Like many Americans, Aaron Sorkin, had an emotional reaction to learning that Donald Trump won the presidential election.
Unlike many Americans, however, Sorkin took to expressing his emotions after hearing the results via a very public platform: an open, heartfelt letter to his 15-year-old daughter Roxy and his wife Julia in Vanity Fair.
The result is just as epic as one might expect from the man who brought us The West Wing and The Newsroom; in the emotional letter, he doesn’t mince his words to express the range of feelings he’s felt since hearing that Trump was president elect.
While Sorkin spends some of the letter lamenting the attitudes that have characterized the Trump campaign, the majority of his letter is spent looking to the future, in which he maps out a plan of action, which range from recognizing that others feel similarly to using checks and balances effectively.
“We’re not powerless and we’re not voiceless,” he writes. “We get involved.
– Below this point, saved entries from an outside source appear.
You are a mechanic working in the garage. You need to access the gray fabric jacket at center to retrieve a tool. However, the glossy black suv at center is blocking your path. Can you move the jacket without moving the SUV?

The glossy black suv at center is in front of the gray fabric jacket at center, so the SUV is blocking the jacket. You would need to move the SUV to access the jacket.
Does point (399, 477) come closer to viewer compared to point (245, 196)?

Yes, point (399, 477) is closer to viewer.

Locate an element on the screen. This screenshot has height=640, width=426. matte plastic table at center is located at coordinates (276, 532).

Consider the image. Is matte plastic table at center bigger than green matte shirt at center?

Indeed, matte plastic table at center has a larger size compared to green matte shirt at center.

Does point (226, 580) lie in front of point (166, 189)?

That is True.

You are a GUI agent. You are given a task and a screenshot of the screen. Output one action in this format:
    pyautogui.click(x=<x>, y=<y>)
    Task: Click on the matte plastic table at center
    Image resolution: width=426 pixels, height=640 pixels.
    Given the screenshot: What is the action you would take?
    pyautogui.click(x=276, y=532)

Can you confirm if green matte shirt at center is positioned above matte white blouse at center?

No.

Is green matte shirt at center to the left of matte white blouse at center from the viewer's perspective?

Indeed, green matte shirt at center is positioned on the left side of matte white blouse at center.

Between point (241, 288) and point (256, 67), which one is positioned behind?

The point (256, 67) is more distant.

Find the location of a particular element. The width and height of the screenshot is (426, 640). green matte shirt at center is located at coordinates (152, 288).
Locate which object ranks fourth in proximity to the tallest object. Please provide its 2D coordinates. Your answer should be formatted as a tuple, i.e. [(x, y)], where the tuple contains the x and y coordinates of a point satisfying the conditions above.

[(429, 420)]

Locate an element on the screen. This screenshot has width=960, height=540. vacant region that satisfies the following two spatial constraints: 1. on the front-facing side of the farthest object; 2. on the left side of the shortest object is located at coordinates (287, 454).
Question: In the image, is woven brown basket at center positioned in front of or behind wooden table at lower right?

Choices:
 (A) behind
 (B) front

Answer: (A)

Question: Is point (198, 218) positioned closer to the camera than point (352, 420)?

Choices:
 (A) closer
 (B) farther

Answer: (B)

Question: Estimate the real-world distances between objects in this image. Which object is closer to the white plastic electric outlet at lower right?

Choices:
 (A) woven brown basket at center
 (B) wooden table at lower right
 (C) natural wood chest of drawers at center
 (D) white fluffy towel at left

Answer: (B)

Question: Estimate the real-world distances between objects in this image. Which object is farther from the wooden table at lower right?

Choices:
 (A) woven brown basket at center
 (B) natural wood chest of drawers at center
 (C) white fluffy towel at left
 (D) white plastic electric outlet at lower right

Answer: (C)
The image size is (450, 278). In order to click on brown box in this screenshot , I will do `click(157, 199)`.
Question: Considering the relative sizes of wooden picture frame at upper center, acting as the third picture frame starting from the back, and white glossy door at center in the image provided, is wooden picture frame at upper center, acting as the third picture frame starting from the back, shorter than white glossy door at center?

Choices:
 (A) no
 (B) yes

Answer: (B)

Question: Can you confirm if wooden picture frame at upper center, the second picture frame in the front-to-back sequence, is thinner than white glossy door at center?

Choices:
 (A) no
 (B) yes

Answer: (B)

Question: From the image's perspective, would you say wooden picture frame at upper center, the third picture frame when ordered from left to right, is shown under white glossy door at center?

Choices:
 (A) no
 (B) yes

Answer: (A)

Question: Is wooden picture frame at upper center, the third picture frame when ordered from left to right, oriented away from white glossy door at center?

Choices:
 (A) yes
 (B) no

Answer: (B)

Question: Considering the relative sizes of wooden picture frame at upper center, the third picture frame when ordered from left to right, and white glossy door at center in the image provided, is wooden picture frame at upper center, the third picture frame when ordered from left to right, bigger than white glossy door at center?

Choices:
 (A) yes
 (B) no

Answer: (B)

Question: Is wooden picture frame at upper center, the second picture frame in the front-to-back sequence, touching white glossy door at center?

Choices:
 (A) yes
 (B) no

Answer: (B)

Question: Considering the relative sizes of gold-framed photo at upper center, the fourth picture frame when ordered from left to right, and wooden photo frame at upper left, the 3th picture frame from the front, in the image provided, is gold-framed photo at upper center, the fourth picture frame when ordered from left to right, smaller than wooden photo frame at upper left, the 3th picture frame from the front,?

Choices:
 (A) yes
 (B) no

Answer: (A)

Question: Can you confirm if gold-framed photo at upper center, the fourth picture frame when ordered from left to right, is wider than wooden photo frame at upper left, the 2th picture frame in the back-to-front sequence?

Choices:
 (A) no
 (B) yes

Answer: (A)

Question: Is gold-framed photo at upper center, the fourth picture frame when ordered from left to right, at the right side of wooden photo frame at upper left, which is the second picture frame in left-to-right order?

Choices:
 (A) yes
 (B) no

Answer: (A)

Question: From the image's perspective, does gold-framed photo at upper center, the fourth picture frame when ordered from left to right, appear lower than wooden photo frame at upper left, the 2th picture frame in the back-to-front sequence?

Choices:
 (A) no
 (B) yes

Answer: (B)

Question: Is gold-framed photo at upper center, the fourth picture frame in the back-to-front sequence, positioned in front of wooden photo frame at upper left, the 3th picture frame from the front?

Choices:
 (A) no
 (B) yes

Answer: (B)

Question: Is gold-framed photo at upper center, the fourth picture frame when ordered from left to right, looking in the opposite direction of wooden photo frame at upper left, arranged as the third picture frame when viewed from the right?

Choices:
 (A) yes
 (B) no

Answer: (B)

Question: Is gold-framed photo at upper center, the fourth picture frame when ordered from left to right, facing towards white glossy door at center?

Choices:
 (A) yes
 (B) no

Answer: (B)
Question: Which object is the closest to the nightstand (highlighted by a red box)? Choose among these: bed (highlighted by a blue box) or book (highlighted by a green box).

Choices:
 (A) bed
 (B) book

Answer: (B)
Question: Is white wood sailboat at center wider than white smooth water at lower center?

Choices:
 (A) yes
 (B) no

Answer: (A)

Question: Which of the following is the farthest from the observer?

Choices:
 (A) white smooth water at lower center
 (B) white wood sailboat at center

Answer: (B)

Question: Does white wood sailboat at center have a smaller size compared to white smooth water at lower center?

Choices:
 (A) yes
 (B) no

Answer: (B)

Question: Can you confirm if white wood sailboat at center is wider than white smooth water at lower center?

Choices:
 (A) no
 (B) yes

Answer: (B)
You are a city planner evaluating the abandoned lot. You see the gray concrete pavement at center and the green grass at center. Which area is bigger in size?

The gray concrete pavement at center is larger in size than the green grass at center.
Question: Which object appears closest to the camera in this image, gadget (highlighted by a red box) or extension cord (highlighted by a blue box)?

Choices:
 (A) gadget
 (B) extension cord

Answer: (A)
We do what we can to fight injustice anywhere we see it—whether it’s writing a check or rolling up our sleeves. Our family is fairly insulated from the effects of a Trump presidency so we fight for the families that aren’t. We fight for a woman to keep her right to choose. We fight for the First Amendment and we fight mostly for equality—not for a guarantee of equal outcomes but for equal opportunities. We stand up.”
Sorkin ends the powerful letter by promising his daughter that he will ensure that by the time she votes for a presidential candidate, she won’t have “a country shaped by hateful and stupid men.”